Но если бы ухо у вас было чуткое, как у собаки, да если еще насторожить его и настроить на самые высокие и далекие звуки, вы бы услышали за много-много миль заунывное пение, точно молится старый раввин в земле обетованной или мулла на башне минарета. Голос мистера Джонаса летел далеко впереди его самого, люди успевали приготовиться к его появлению, у них оставалось для этого полчаса, а то и целый час. И к той минуте, когда его фургон показывался из-за угла или в конце улицы, вдоль тротуаров уже выстраивались ребята, словно на парад.

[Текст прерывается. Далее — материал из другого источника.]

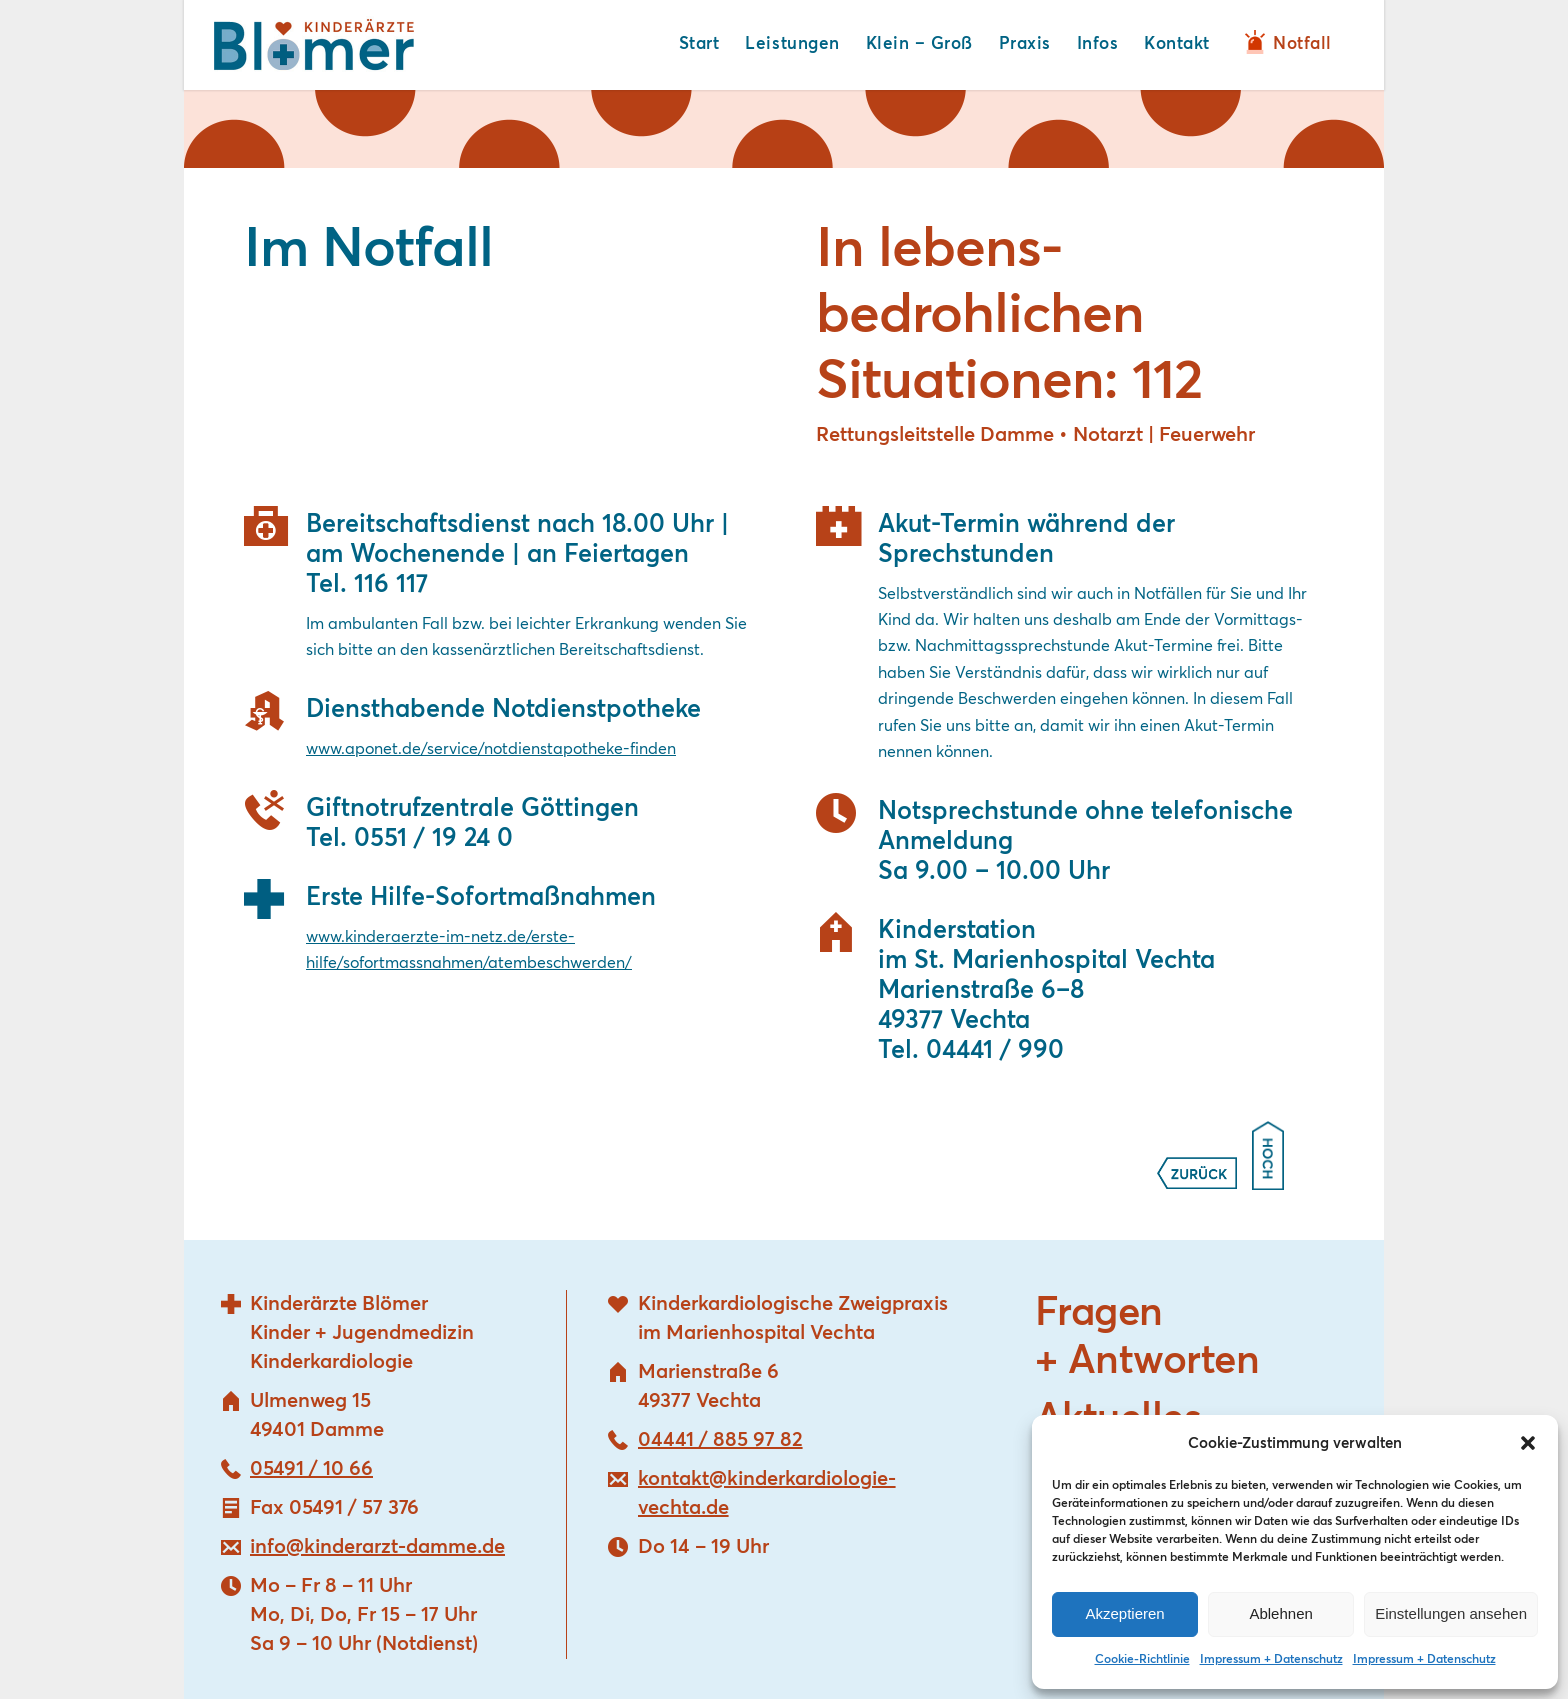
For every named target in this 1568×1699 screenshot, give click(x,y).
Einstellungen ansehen (1451, 1613)
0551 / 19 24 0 (433, 838)
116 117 (391, 584)
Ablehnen (1280, 1613)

И вот подъезжал фургон, на высоких его козлах под зонтиком цвета хурмы восседал мистер Джонас, и вожжи струились в его ласковых руках, словно ручеек. Он пел!
– Хлам, барахло?
Нет, сэр, не хлам.
Хлам, барахло?
Нет, мэм, не хлам!
Спицы, булавки, иголки,
Тряпки, обломки, осколки,
Пустячки, побрякушки,
Вещички-старушки –
Все возьму в барахолку
Ради пользы и толку!
Ясно ли вам?
Это не хлам!
Всякий, кто хоть раз слышал пение мистера Джонаса, а он всегда сочинял что-нибудь новенькое, – сразу понимал, что это не простой старьевщик. С виду-то его, правда, от обыкновенного старьевщика не отличить: рваные, в заплатах, плисовые штаны, побуревшие от времени, а на голове – фетровая шляпа, украшенная пуговицами времен избрания первого президента. Но в одном он был старьевщик необыкновенный: его фургон можно было увидеть не только при солнечном свете, но и при свете луны – даже ночью он без устали кружил по улицам, точно по извилистым речкам, огибая островки-кварталы, где жили люди, которых он знал всю свою жизнь. И в фургоне полно было самых разных вещей; он подбирал их во всех концах города и возил с собой день, неделю, год, пока они кому-нибудь не понадобятся. Тогда стоило только сказать: «Эти часы мне пригодятся» или «Как насчет вон того матраца?» – и Джонас отдавал часы или матрац, не брал никаких денег и ехал дальше, сочиняя по дороге новую песню.